2. The trowel of claim 1, wherein the at least one rotor assembly
includes a first rotor assembly and a second rotor assembly, and
each of the first and second rotor assemblies includes a gearbox
and an actuator that is energizable to tilt the gearbox, one of the
gearboxes being tiltable fore and aft and side-to-side to steer the
trowel left and right and forward and reverse, respectively, and
the other gearbox being tiltable side-to-side to steer the trowel
fore and aft.
3. The trowel of claim 1, wherein the steering command signal
generator comprises at least one of a joystick and a lever, and
wherein the selector comprises at least one of a push-button, a
switch, and a dial.
4. The trowel of claim 3, wherein the steering command signal
generator includes first and second joysticks electronically
coupled to the first and second actuators.
5. The trowel of claim 1, wherein the steering modes additionally
include a third preset steering mode having another preset
association between movement of the manually manipulated steering
command signal generator and the actuator that is different than
the first and second preset associations.
6. The trowel of claim 1, wherein, in the second steering mode, the
response curve for one of the actuators that effects side-to-side
steering is of reduced average magnitude and slope through at least
a portion of the range of steering command signal generator
translation compared to the response curve for another of the
actuators that effects fore and aft steering.

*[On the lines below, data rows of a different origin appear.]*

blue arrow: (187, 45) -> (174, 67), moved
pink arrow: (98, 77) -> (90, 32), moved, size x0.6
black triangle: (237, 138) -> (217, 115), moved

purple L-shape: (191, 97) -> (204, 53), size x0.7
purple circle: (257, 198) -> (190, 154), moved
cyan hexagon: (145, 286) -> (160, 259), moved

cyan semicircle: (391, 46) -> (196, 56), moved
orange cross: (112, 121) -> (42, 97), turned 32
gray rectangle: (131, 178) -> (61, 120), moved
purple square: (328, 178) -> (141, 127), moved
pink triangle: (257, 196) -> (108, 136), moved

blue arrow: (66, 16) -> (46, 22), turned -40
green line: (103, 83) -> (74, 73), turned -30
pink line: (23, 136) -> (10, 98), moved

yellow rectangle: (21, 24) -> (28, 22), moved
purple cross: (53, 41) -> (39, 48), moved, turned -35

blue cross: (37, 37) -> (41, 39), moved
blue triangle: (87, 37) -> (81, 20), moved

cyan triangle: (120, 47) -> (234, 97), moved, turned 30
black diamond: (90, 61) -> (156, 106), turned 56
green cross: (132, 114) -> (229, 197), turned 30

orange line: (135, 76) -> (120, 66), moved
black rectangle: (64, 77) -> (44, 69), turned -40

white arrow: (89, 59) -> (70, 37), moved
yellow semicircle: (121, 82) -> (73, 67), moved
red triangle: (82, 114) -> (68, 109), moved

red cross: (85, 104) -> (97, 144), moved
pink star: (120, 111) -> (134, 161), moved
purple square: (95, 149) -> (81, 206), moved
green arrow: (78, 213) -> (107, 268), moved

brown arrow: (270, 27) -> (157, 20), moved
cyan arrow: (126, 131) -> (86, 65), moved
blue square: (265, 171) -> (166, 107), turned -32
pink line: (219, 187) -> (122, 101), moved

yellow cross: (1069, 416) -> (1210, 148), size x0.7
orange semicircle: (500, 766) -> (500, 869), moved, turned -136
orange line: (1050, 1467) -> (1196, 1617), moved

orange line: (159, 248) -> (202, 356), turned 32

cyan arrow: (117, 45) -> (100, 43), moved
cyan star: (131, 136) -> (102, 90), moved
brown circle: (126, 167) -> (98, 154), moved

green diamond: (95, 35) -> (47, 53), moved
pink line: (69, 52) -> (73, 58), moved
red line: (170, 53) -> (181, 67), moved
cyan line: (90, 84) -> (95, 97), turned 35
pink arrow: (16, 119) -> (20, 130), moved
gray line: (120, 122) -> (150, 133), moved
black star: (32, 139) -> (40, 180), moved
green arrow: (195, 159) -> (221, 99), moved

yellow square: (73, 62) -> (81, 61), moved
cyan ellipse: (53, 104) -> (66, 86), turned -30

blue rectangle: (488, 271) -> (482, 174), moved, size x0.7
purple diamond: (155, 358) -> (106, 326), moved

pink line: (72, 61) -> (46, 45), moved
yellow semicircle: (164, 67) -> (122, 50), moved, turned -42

7. A power steered riding rotary trowel comprising: a frame; a
first rotor assembly and a second rotor assembly; left and right
operator manipulated joysticks; actuators configured to tilt the
rotor assemblies in response to joystick translation; a controller
connected to the joysticks and the actuator, the controller having
a memory storing a first preset configuration and a second preset
configuration, wherein each preset configuration defines a
respective steering mode reflecting a respective association
between a range of translation of the joystick and a resulting
range of the actuator actuation, wherein a response curve plotting
actuator response to movement of at least one of the joysticks for
the second preset configuration is non-linear and diverges away
from the corresponding response curve for the first present
configuration for a first portion of joystick translation within
the range and converges towards the corresponding response curve
for the first present configuration for a second portion of
joystick translation within the range; and a selector that is
operated by the operator to select one of the steering modes.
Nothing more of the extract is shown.